**DATA SUPPLIED**:
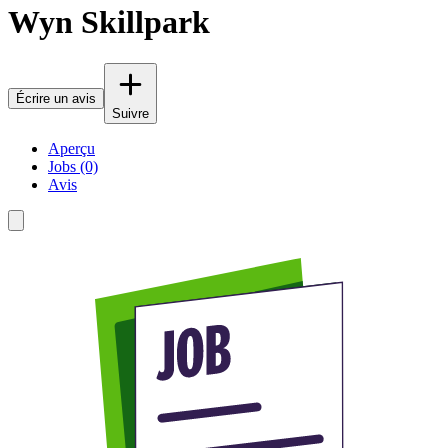
Wyn Skillpark
Écrire un avis
Suivre
Aperçu
Jobs (0)
Avis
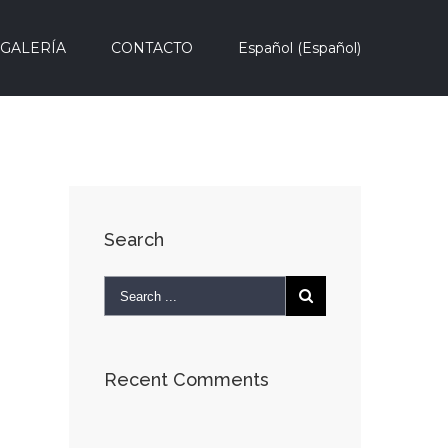
GALERÍA
CONTACTO
Español
(
Español
)
Search
Recent Comments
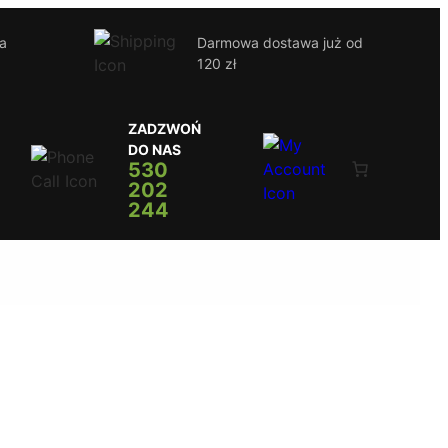
ja
Darmowa dostawa już od
120 zł
ZADZWOŃ
DO NAS
530
202
244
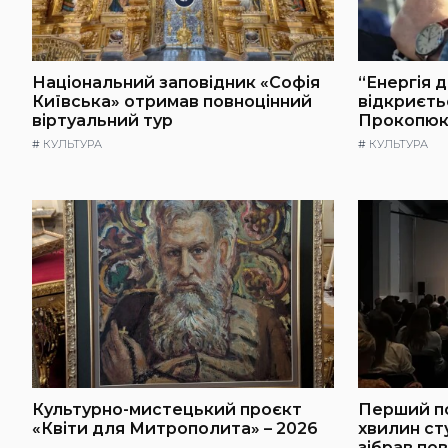
Національний заповідник «Софія
“Енергія д
Київська» отримав повноцінний
відкриєть
віртуальний тур
Прокопюк
#
КУЛЬТУРА
#
КУЛЬТУРА
Культурно-мистецький проєкт
Перший по
«Квіти для Митрополита» – 2026
хвилин ст
зібрав по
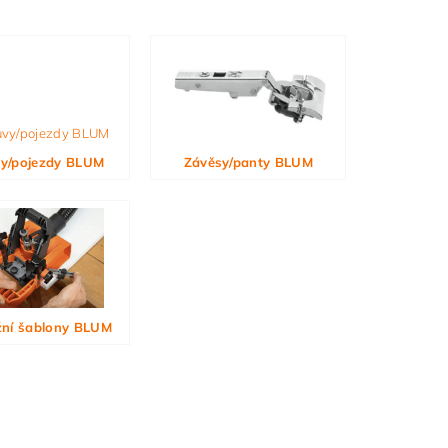
y/pojezdy BLUM
Závěsy/panty BLUM
ní šablony BLUM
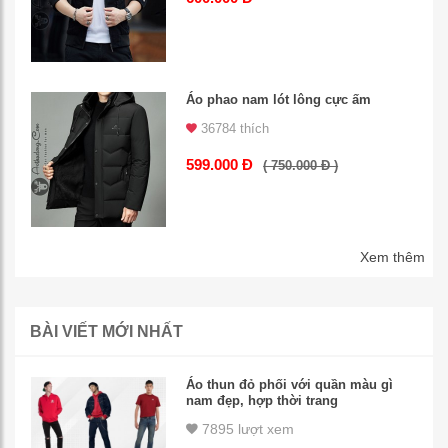
Áo phao nam lót lông cực ấm
36784 thích
599.000 Đ
( 750.000 Đ )
Xem thêm
BÀI VIẾT MỚI NHẤT
Áo thun đỏ phối với quần màu gì
nam đẹp, hợp thời trang
7895 lượt xem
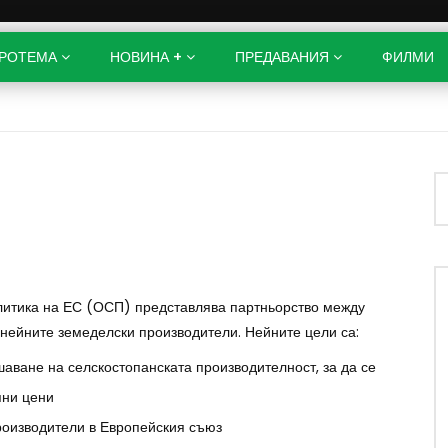
РОТЕМА
НОВИНА +
ПРЕДАВАНИЯ
ФИЛМИ
олитика на ЕС (ОСП) представлява партньорство между
 нейните земеделски производители. Нейните цели са:
аване на селскостопанската производителност, за да се
пни цени
роизводители в Европейския съюз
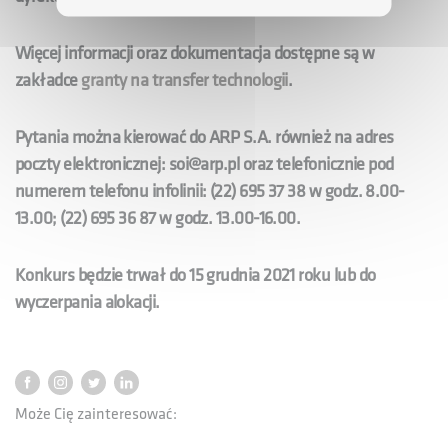
Więcej informacji oraz dokumentacja dostępne są w
zakładce
granty na transfer technologii
.
Pytania można kierować do ARP S.A. również na adres
poczty elektronicznej: soi@arp.pl oraz telefonicznie pod
numerem telefonu infolinii: (22) 695 37 38 w godz. 8.00-
13.00; (22) 695 36 87 w godz. 13.00-16.00.
Konkurs będzie trwał do 15 grudnia 2021 roku lub do
wyczerpania alokacji.
Może Cię zainteresować:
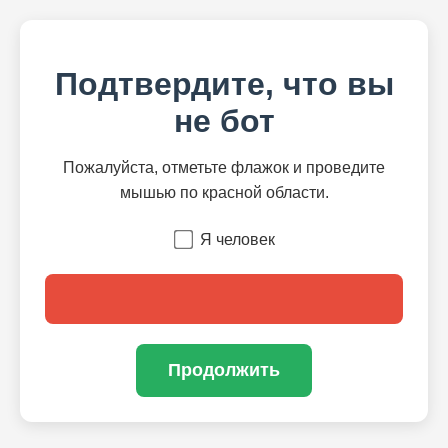
Подтвердите, что вы
не бот
Пожалуйста, отметьте флажок и проведите
мышью по красной области.
Я человек
Продолжить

**YOUR ASSIGNMENT**:
Which lines above contain the word "BLUM"? Copy each of them.

**EXERCISE RESULT**:
y/pojezdy BLUM
Závěsy/panty BLUM
ní šablony BLUM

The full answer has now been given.